Exhibitions

SIN DIEGO

The Stingaree’s Transformation from Vice to Nice

April 01, 2014 – November 02, 2014

SIN DIEGO: The Stingaree’s Transformation from Vice to Nice showcases the development, and eventual “clean up” of San Diego’s infamous redlight district. The district existed between 1st and 6th Avenues (west-east) and from H (today Market Street) to the bay (north-south).

The term “Stingaree” originated it is said because people who visited the neighborhood got stung (like a sting from a stingray) by the many vices the district possessed. During it’s heyday around the turn of the 20th Century, the Stingaree boasted 71 saloons, 120 bawdy houses, opium dens, and gambling establishments. San Diego’s waterfront became “synonymous with sin,” said the detractors of the day, and rivaled San Francisco’s Barbary Coast and New York’s Bowery Districts. Given the racial restrictions of the day, the neighborhood also became a melting pot of nationalities from all over the globe. Wyatt Earp, while living in San Diego for two years during the “Boom of the 1880s,” had his residnce and business just outside the district.

Prior to the 1915 Panama-California Exposition, a city-backed effort to cleanup the vice elements within the Stingaree destroyed many of the structures deemed to be sanitation and health hazards and shipped off some of the prostitutes outside the city. But the problem of vice persisted.

Prohibition in the 1920s created a black market for liquor and in the 1930s, the forces of the Great Depression never allowed the neighborhood to improve its image. With the buildup of military personnel throughout the city prior to World War 2, servicemen frequented the many locker rooms throughout the old Stingaree to shed their military clothes for street clothes, allowing them to partake in the bars, peep shows, and other nefarious activity that combat-bound soldiers and sailors often partake in. The phrase, “don’t go south of Market Street” was common.

In the 1950s, the effects of suburbanization meant that people and businesses moved from downtown’s core, taking jobs and opportunity with them, depressing property values. Soon San Diego’s downtown, like others around the country at this time experienced  urban decay (or urban blight).

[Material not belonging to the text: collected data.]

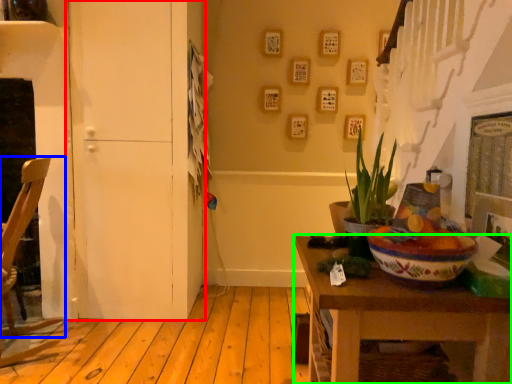 Question: Considering the real-world distances, which object is closest to door (highlighted by a red box)? chair (highlighted by a blue box) or table (highlighted by a green box).

Choices:
 (A) chair
 (B) table

Answer: (A) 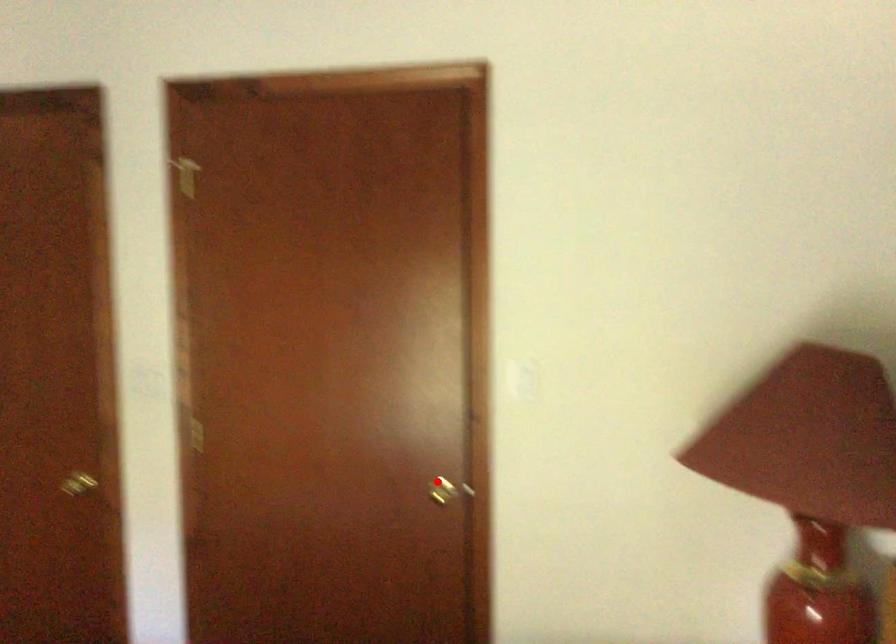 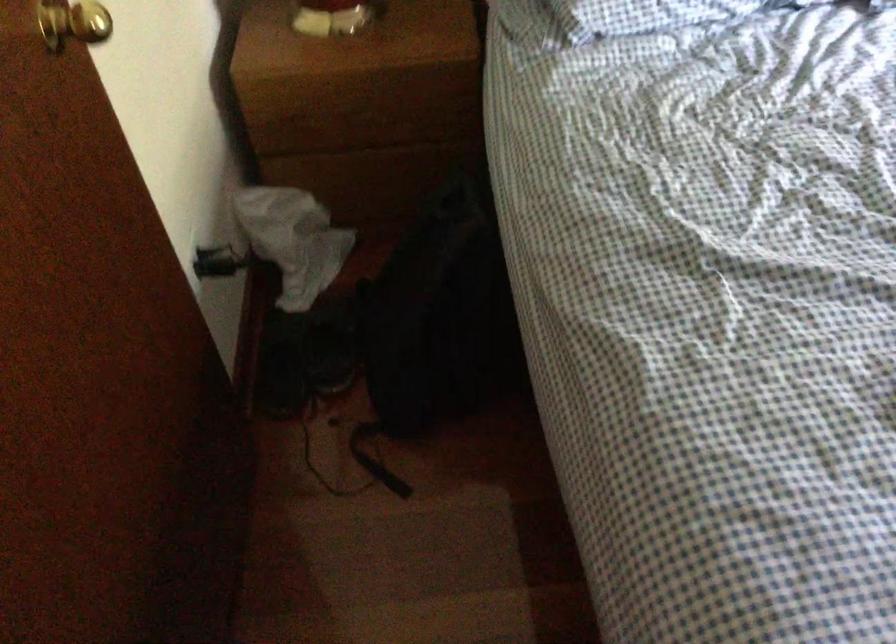 The point at the highlighted location is marked in the first image. Where is the corresponding point in the second image?

(73, 23) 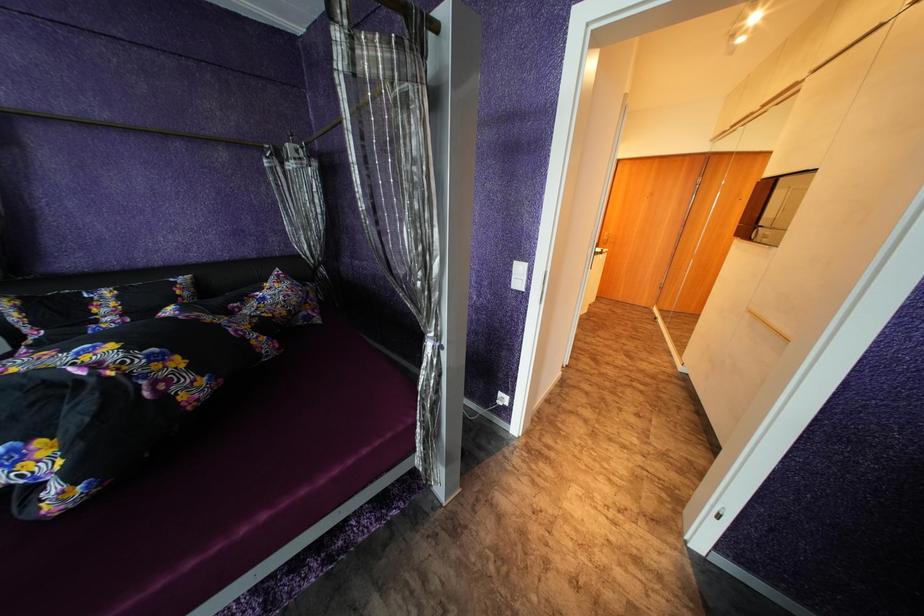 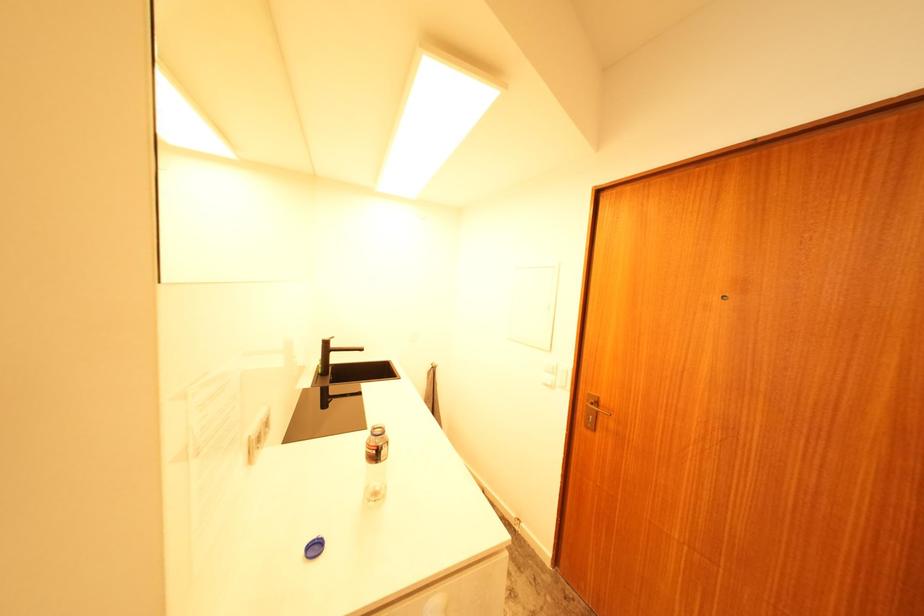 Which direction would the cameraman need to move to produce the second image?

The movement direction of the cameraman is right, forward. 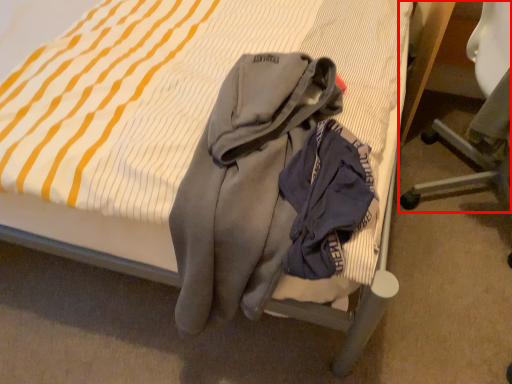 Question: From the image's perspective, what is the correct spatial positioning of chair (annotated by the red box) in reference to garment?

Choices:
 (A) below
 (B) above

Answer: (B) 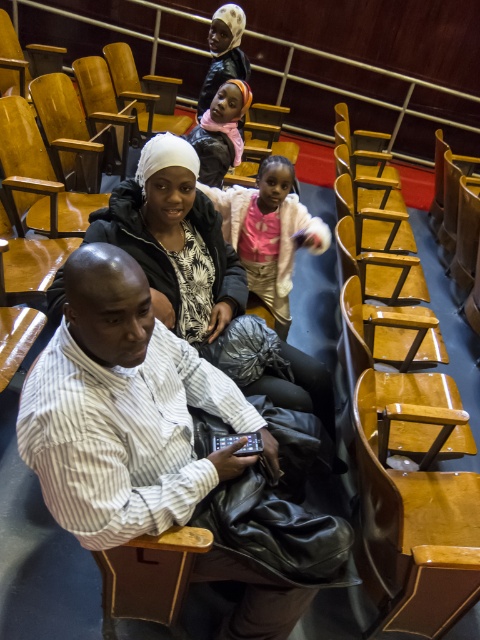 You are an usher in an auditorium and need to guide someone to the striped cotton shirt at center and the pink fleece jacket at center. Which one is closer to the front of the auditorium?

The striped cotton shirt at center is positioned under the pink fleece jacket at center, so the striped cotton shirt at center is closer to the front of the auditorium. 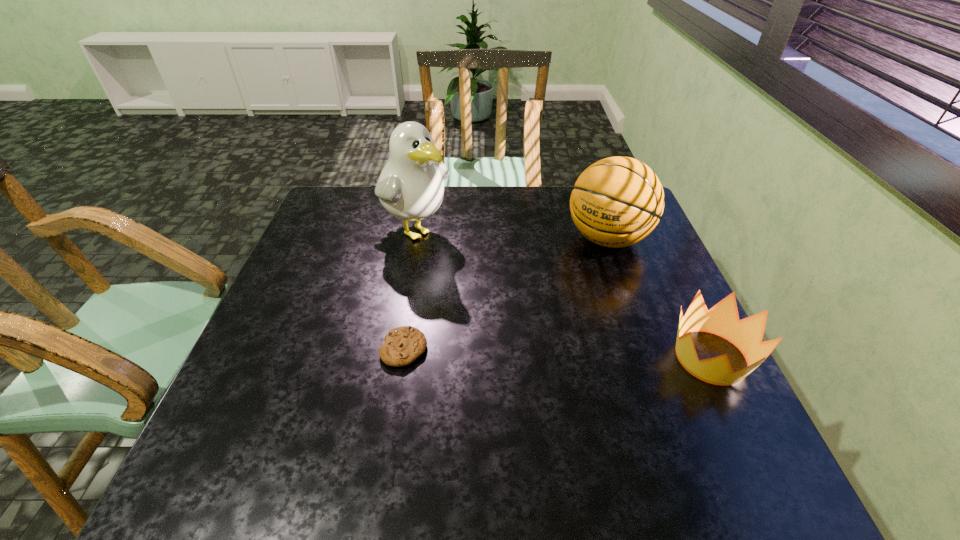 At what (x,y) coordinates should I click in order to perform the action: click on free spot on the desktop that is between the cookie and the third tallest object and is positioned on the surface of the second tallest object near the brand logo. Please return your answer as a coordinate pair (x, y). Looking at the image, I should click on (514, 352).

The image size is (960, 540). I want to click on vacant space on the desktop that is between the cookie and the crown and is positioned on the beak of the gull, so click(x=588, y=354). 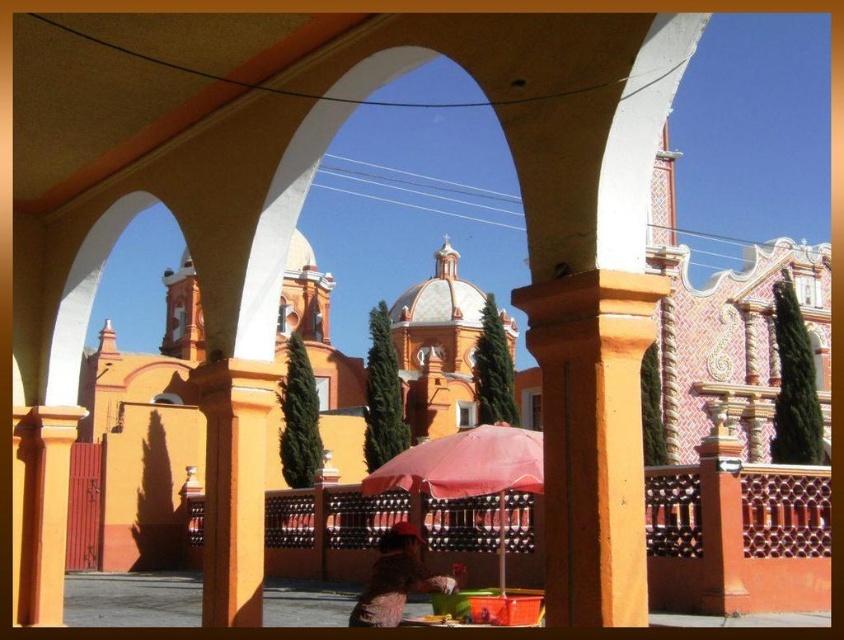 Question: Which object appears farthest from the camera in this image?

Choices:
 (A) pink fabric umbrella at center
 (B) orange stucco column at center
 (C) orange painted pillar at center
 (D) pink fabric umbrella at lower center

Answer: (C)

Question: Is matte orange column at center smaller than pink fabric umbrella at lower center?

Choices:
 (A) no
 (B) yes

Answer: (A)

Question: Which object is the closest to the orange painted pillar at center?

Choices:
 (A) matte orange column at center
 (B) orange stucco column at center
 (C) pink fabric umbrella at lower center

Answer: (A)

Question: Does orange painted pillar at center appear on the right side of pink fabric umbrella at center?

Choices:
 (A) no
 (B) yes

Answer: (A)

Question: Is orange stucco column at center wider than matte orange column at center?

Choices:
 (A) no
 (B) yes

Answer: (A)

Question: Which object is farther from the camera taking this photo?

Choices:
 (A) orange painted pillar at center
 (B) pink fabric umbrella at lower center
 (C) pink fabric umbrella at center

Answer: (A) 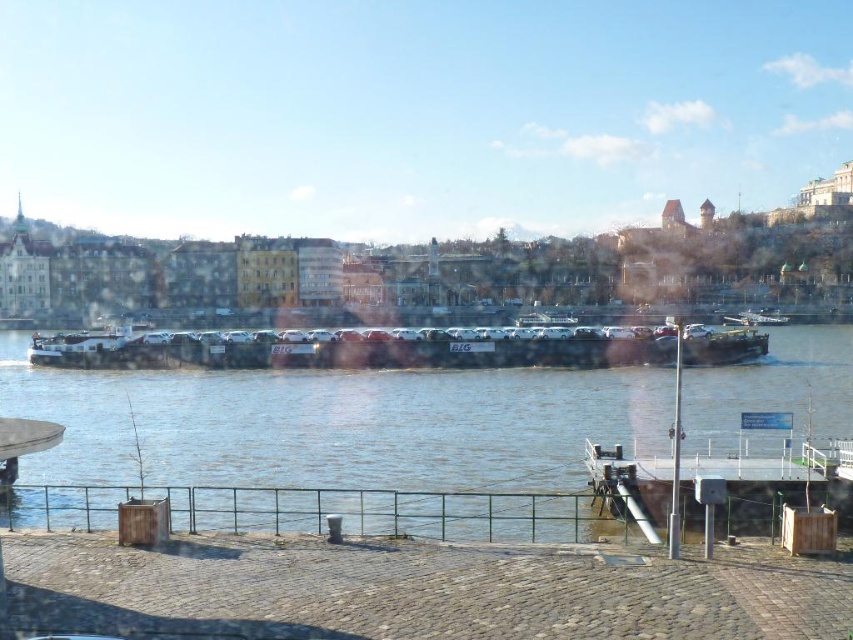 Question: Does brown matte water at center appear on the right side of metallic gray barge at center?

Choices:
 (A) yes
 (B) no

Answer: (B)

Question: Is the position of brown matte water at center less distant than that of metallic gray barge at center?

Choices:
 (A) yes
 (B) no

Answer: (A)

Question: Which point is farther to the camera?

Choices:
 (A) brown matte water at center
 (B) metallic gray barge at center

Answer: (B)

Question: Does brown matte water at center appear on the right side of metallic gray barge at center?

Choices:
 (A) yes
 (B) no

Answer: (B)

Question: Among these points, which one is nearest to the camera?

Choices:
 (A) (287, 413)
 (B) (576, 353)

Answer: (A) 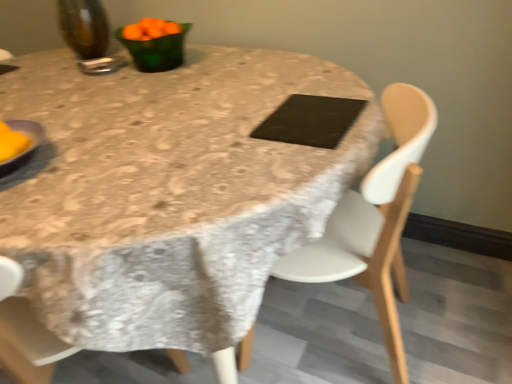 You are a GUI agent. You are given a task and a screenshot of the screen. Output one action in this format:
    pyautogui.click(x=<x>, y=<y>)
    Task: Click on the vacant area that lies in front of green glass bowl at upper left, the first tableware in the right-to-left sequence
    Image resolution: width=512 pixels, height=384 pixels.
    Given the screenshot: What is the action you would take?
    pyautogui.click(x=157, y=81) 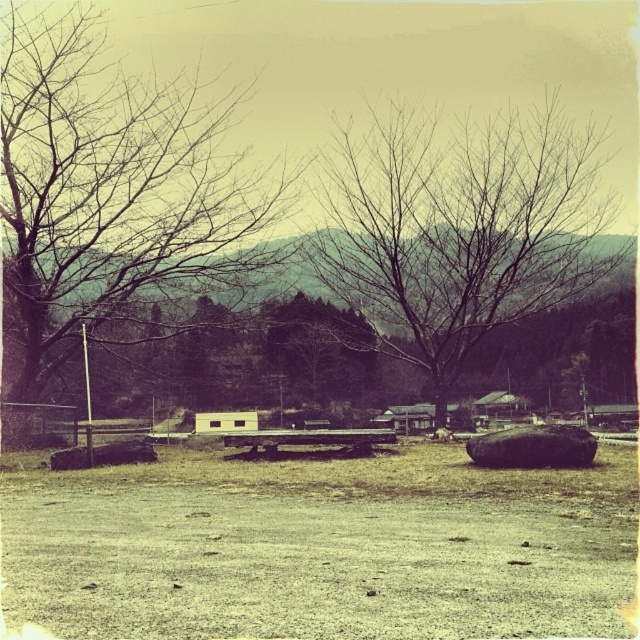 Who is lower down, brown dirt field at center or wooden picnic table at center?

Positioned lower is brown dirt field at center.

Is brown dirt field at center closer to camera compared to wooden picnic table at center?

That is True.

Is point (381, 628) closer to camera compared to point (252, 445)?

That is True.

This screenshot has height=640, width=640. In order to click on brown dirt field at center in this screenshot , I will do `click(321, 547)`.

Which is more to the left, bare branches at left or smooth brown rock at center?

From the viewer's perspective, bare branches at left appears more on the left side.

The width and height of the screenshot is (640, 640). What do you see at coordinates (113, 193) in the screenshot?
I see `bare branches at left` at bounding box center [113, 193].

Find the location of `bare branches at left`. bare branches at left is located at coordinates (113, 193).

Is point (522, 216) closer to viewer compared to point (538, 442)?

No, it is behind (538, 442).

Between point (346, 298) and point (550, 451), which one is positioned behind?

The point (346, 298) is more distant.

Is point (456, 333) less distant than point (481, 454)?

That is False.

This screenshot has width=640, height=640. In order to click on bare branches at center in this screenshot , I will do `click(458, 228)`.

It wasn’t until the 1970s when a group of concerned citizens decided to reclaim and revitalize downtown. Backed by the legislation of the National Historic Preservation Act of 1966, suddenly it became cost-effective to save the old downtown buildings symbolizing San Diego’s past and became an incentive to attract business back to downtown. The first project, undertaken and overseen by the Centre City Development Corporation (CCDC) was the Gaslamp District and the renovation of Horton Plaza. Historic buildings were renovated and turned into commercial and mixed-use properties that today generate income for the city and entertain and service (safely) the millions of visitors to the city.